Transcribe the entries below exactly, starting with the line that has "This is the name used to set up the account." and stopping after the line that has "are lacking, especially"; no pictures belong in the copy.

+ + + + +

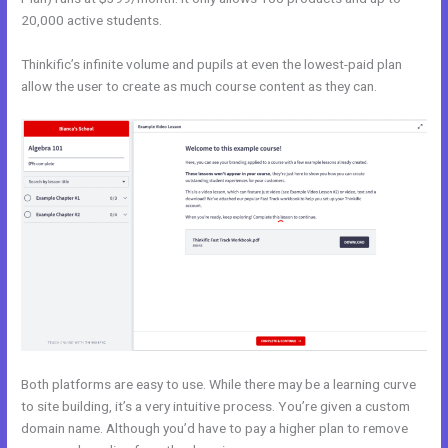
20,000 active students.
Thinkific’s infinite volume and pupils at even the lowest-paid plan
allow the user to create as much course content as they can.
Both platforms are easy to use. While there may be a learning curve
to site building, it’s a very intuitive process. You’re given a custom
domain name. Although you’d have to pay a higher plan to remove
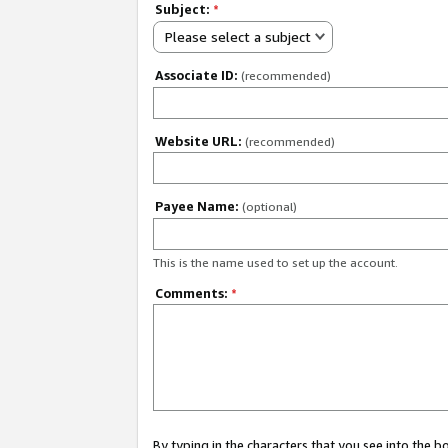
Subject:
*
Please select a subject
Associate ID:
(recommended)
Website URL:
(recommended)
Payee Name:
(optional)
This is the name used to set up the account.
Comments:
*
By typing in the characters that you see into the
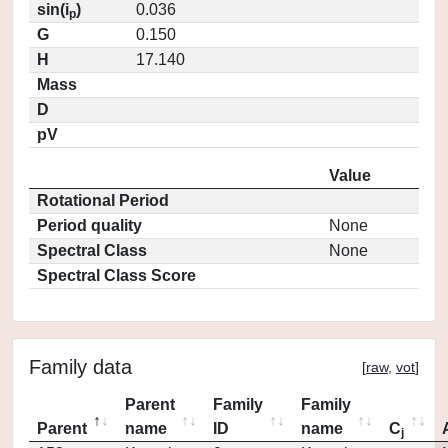
sin(i
)
0.036
p
G
0.150
H
17.140
Mass
D
pV
Value
Rotational Period
Period quality
None
Spectral Class
None
Spectral Class Score
Family data
[
raw
,
vot
]
Parent
Family
Family
Parent
name
ID
name
C
j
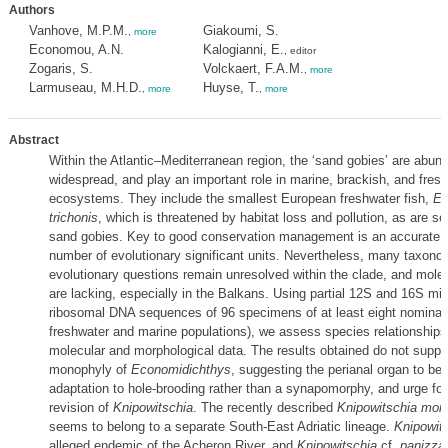
Authors
Vanhove, M.P.M.
Giakoumi, S.
,
more
Economou, A.N.
Kalogianni, E.
, editor
Zogaris, S.
Volckaert, F.A.M.
,
more
Larmuseau, M.H.D.
Huyse, T.
,
more
,
more
Abstract
Within the Atlantic–Mediterranean region, the ‘sand gobies’ are abun
widespread, and play an important role in marine, brackish, and fres
ecosystems. They include the smallest European freshwater fish,
Ec
trichonis
, which is threatened by habitat loss and pollution, as are se
sand gobies. Key to good conservation management is an accurate a
number of evolutionary significant units. Nevertheless, many taxono
evolutionary questions remain unresolved within the clade, and molec
are lacking, especially in the Balkans. Using partial 12S and 16S mit
ribosomal DNA sequences of 96 specimens of at least eight nominal 
freshwater and marine populations), we assess species relationship
molecular and morphological data. The results obtained do not suppo
monophyly of
Economidichthys
, suggesting the perianal organ to be
adaptation to hole-brooding rather than a synapomorphy, and urge fo
revision of
Knipowitschia
. The recently described
Knipowitschia mon
seems to belong to a separate South-East Adriatic lineage.
Knipowits
alleged endemic of the Acheron River, and
Knipowitschia
cf.
panizza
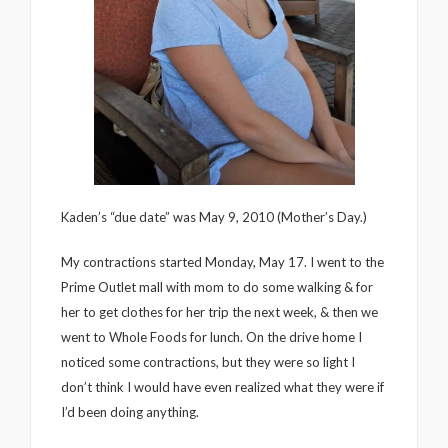
Kaden’s “due date” was May 9, 2010 (Mother’s Day.)
My contractions started Monday, May 17. I went to the
Prime Outlet mall with mom to do some walking & for
her to get clothes for her trip the next week, & then we
went to Whole Foods for lunch. On the drive home I
noticed some contractions, but they were so light I
don’t think I would have even realized what they were if
I’d been doing anything.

+ + + + +

◆ Your response ◆
This is the name used to set up the account.
Comments:
*
By typing in the characters that you see into the
sin(i
)
0.036
p
G
0.150
H
17.140
Mass
D
pV
Value
Rotational Period
Period quality
None
Spectral Class
None
Spectral Class Score
Family data
[
raw
,
vot
]
Parent
Family
Family
Parent
name
ID
name
C
j
Authors
Vanhove, M.P.M.
Giakoumi, S.
,
more
Economou, A.N.
Kalogianni, E.
, editor
Zogaris, S.
Volckaert, F.A.M.
,
more
Larmuseau, M.H.D.
Huyse, T.
,
more
,
more
Abstract
Within the Atlantic–Mediterranean region, the ‘sand gobies’ are abun
widespread, and play an important role in marine, brackish, and fres
ecosystems. They include the smallest European freshwater fish,
Ec
trichonis
, which is threatened by habitat loss and pollution, as are se
sand gobies. Key to good conservation management is an accurate a
number of evolutionary significant units. Nevertheless, many taxono
evolutionary questions remain unresolved within the clade, and molec
are lacking, especially in the Balkans. Using partial 12S and 16S mit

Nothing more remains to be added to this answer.